Blackfriars station opened on 30th May 1870 as the terminus of the Metropolitan District Railway’s extension from Westminster.  The station itself feels very modern as it was closed from 2009-2012 and comprehensively refurbished and upgraded as part of the major redevelopment of Blackfriars rail station.

The rail station contains a rather curious display, preserved from the original building. Back in the day, ‘boat trains’ from Dover used to depart from here. As a result, the rail company displayed the locations you could reach not only by train, but by boat too.  As you can see in the gallery, it gives you combinations such as Sittingbourne and Marseilles, and my personal favourite, Westgate on Sea and St Petersburg!

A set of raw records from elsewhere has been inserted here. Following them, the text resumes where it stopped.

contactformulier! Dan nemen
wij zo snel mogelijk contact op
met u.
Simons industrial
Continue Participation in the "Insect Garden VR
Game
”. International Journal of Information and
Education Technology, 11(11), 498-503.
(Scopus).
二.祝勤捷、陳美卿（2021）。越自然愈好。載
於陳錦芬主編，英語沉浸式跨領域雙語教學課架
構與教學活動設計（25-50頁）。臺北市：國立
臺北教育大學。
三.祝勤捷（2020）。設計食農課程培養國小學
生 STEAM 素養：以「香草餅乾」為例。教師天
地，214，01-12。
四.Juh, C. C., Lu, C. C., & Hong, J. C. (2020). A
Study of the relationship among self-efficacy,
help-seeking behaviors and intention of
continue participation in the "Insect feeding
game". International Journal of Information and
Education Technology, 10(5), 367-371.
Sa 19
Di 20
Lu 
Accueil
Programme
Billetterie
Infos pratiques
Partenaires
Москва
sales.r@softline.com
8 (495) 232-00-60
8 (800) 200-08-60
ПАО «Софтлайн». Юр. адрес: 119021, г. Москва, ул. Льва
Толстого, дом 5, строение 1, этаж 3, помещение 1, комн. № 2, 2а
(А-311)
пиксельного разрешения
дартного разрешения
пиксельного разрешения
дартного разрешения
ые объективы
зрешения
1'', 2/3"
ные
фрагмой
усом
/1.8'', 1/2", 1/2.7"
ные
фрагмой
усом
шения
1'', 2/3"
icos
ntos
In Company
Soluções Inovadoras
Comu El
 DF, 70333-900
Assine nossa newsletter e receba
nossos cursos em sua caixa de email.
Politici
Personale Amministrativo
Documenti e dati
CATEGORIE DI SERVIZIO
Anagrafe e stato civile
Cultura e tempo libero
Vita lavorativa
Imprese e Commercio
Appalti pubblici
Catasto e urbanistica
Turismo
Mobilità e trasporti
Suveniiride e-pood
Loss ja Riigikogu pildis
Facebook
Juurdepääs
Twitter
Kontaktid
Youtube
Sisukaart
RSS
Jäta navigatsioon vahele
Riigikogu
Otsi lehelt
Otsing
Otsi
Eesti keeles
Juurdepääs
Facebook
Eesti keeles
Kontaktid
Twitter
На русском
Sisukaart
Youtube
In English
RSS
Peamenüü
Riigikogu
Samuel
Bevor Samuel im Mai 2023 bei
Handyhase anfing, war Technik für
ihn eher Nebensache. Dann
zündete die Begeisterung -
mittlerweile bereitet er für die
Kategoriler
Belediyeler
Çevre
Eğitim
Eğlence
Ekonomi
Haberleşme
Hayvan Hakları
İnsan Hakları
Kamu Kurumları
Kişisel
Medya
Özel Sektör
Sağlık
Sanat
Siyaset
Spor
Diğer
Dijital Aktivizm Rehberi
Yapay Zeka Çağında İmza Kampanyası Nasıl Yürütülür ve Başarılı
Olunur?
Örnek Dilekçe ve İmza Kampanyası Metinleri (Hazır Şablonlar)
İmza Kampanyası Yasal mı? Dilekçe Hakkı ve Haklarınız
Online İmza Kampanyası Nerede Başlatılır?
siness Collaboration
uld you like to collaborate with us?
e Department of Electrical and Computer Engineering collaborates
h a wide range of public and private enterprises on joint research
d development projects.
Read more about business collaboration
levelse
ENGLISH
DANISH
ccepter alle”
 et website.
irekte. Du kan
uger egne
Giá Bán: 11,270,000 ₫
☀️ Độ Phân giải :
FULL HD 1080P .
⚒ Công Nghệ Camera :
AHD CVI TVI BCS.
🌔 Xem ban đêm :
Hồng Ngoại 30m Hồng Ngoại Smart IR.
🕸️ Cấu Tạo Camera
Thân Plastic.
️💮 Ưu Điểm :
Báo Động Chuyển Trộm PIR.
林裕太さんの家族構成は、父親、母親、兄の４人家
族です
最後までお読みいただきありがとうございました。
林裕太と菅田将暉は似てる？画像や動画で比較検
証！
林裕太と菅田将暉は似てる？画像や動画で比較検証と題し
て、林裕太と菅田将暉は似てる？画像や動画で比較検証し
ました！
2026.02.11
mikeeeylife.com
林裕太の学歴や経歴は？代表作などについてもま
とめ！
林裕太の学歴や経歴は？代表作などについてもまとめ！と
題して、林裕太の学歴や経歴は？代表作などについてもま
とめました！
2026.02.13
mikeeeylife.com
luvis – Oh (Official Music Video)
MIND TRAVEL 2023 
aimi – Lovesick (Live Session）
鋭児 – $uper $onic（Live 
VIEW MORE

The Pub: The Blackfriar, 174 Queen Victoria Street EC4V 4EG

Leaving Blackfriars, you can’t miss The Blackfriar pub. It’s opposite the mainline station, perched as one of the few remaining traditional buildings within a sea of modern office blocks, with a suitably ornate exterior.

I first came across this pub on a random TV documentary I stumbled on hosted by Adam Hart-Davis, that enthusiastic chap who did a lot of history programmes several years back. He certainly got enthusiastic about this place, and it’s not hard to see why.  The interior is a real treasure trove with monks on the ceiling and other classical touches.  The back room(currently given over to diners) has a particularly endearing relief with more monks up to no good, as well as such good advice to us all as ‘don’t advertise, tell a gossip.’  There is a similar message above the bar ‘Tomorrow will be Friday’, if only that were the case!

It’s s Nicholsons pub so you get the standard range of ales and a similarly typical food menu. Given its lavish interior this pub attracts a lot of tourists, I’m certainly glad they see this rather than many of the ‘pseudo’ traditional pubs that lurk around Central London.  There is also a fair sized outside seating area for sunny days.

Believe it or not, this pub was under threat from demolition back in the 1960s but was saved by a campaign led by Sir John Betjeman – who also helped save St Pancras station and lends his name to the pub I visited at that station.

With grand mosaics and excellent location, this gem of a pub is well worth a visit!